Even Twitter Inc (NYSE:TWTR), whose comp was so out of hand that the company has aggressively pulled it down, performed better on that metric than PANW. TWTR has a larger market cap, and projects $350-$400 million in share-based comp in 2018. Palo Alto Networks, after the second quarter, is on pace for roughly $530 million.

That’s about half of the company’s projected free cash flow. It suggests that shareholders are facing about 3% dilution this year alone. Indeed, Palo Alto Networks is unprofitable on a GAAP basis. Even adjusting for the other one-time factors, like one-time charges and non-cash expense, PANW still wouldn’t have turned a profit in the first half of 2018.

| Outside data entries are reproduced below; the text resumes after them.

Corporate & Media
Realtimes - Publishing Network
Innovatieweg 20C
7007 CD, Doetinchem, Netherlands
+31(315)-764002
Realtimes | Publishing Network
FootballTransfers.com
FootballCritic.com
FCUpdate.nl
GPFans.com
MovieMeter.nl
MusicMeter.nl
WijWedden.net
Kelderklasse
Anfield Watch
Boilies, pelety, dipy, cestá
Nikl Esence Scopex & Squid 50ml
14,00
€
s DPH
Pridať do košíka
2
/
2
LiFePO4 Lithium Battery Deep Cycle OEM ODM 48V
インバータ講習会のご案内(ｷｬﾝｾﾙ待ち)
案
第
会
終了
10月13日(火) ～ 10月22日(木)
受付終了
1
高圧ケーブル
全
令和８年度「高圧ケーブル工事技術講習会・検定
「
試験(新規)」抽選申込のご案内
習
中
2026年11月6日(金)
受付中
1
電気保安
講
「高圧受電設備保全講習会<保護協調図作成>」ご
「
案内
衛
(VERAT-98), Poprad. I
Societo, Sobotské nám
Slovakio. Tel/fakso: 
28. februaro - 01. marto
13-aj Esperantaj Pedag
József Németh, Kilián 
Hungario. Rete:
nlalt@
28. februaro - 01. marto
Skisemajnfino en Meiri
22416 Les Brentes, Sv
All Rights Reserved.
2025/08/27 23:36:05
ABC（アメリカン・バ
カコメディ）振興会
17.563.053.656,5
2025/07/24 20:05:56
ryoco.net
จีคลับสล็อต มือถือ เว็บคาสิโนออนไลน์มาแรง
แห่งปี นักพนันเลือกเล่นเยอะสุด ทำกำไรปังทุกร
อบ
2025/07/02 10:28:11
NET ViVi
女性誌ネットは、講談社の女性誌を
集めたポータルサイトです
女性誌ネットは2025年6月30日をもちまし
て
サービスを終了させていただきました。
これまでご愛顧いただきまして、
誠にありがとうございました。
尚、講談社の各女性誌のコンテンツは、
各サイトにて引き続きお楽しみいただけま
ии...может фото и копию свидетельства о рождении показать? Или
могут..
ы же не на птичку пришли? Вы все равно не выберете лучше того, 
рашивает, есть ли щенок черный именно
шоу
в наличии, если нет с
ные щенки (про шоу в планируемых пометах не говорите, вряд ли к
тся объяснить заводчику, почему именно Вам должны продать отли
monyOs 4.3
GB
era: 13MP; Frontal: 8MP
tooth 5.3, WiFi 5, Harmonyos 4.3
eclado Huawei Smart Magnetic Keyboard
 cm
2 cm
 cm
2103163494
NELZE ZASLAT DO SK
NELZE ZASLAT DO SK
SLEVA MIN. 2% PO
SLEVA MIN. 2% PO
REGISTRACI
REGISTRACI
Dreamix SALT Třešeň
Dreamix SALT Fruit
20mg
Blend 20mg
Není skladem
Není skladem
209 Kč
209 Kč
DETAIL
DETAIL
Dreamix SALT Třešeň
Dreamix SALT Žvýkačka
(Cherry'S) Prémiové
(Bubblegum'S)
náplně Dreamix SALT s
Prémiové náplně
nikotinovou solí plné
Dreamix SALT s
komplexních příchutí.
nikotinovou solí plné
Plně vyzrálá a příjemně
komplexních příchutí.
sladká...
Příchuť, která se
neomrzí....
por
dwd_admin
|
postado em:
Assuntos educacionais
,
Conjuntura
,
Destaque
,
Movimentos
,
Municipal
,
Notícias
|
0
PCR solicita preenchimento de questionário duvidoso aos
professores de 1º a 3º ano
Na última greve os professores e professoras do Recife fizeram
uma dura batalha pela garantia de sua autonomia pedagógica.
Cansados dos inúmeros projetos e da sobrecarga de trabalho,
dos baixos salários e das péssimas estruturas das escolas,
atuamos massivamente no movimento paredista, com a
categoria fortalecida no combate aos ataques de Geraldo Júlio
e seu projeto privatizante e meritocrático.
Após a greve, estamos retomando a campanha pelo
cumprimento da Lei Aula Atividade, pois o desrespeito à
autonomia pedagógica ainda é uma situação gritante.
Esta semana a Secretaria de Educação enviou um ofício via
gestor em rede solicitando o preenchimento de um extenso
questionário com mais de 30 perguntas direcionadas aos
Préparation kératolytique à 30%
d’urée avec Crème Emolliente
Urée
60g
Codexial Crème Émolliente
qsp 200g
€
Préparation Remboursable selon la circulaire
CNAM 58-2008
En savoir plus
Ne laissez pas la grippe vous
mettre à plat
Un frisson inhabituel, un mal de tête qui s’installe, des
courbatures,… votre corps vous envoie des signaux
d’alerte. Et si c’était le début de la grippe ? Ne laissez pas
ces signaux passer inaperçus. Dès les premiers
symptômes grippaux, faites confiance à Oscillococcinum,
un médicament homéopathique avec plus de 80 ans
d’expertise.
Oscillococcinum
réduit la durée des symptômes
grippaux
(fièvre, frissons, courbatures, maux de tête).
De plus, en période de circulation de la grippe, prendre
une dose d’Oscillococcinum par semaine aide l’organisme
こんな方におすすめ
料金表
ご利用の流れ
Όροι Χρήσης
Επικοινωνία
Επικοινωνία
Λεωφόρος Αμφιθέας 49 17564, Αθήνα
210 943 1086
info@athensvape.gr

For now, investors and analysts are turning a blind eye. I’m skeptical that will last forever.

PANW Stock Isn’t Cheap

Yet even on the basis of those adjusted figures, PANW looks expensive. The stock trades at 36x FY19 consensus earnings per share, again backing out net cash. Free cash flow numbers are better, but excluding share-based comp, the price to free cash flow ratio too seems to be in the 35x+ range.

Both multiple suggests years of steady, consistent growth. Looking backward, that seems possible. But if the overall industry slows, competition improves, or Palo Alto Networks stumbles again, profit increases could slow dramatically. This is a high-leverage basis: impressive revenue growth the past few years has resulted in significant adjusted margin expansion. (Operating margins rose from 7.2% in FY12 to 20.1% in FY17.)

That expansion won’t come if revenue growth slows down. Something like market-level 8% growth and low double-digit operating income increases aren’t enough at 36x EPS. That doesn’t even include the possibility of the market questioning just how much PANW really needs to dilute its shareholders to drive that growth.

With the stock back at levels that served as resistance earlier this decade, the run in PANW stock may be near an end. Analysts, too, are about the upside, with the average target price on Palo Alto Networks stock suggesting just 5.3% upside.

Again, everything has been going right of late for Palo Alto Networks, and for PANW stock. But that seems about priced in. The risk that something could go wrong does not.

As of this writing, Vince Martin has no positions in any securities mentioned.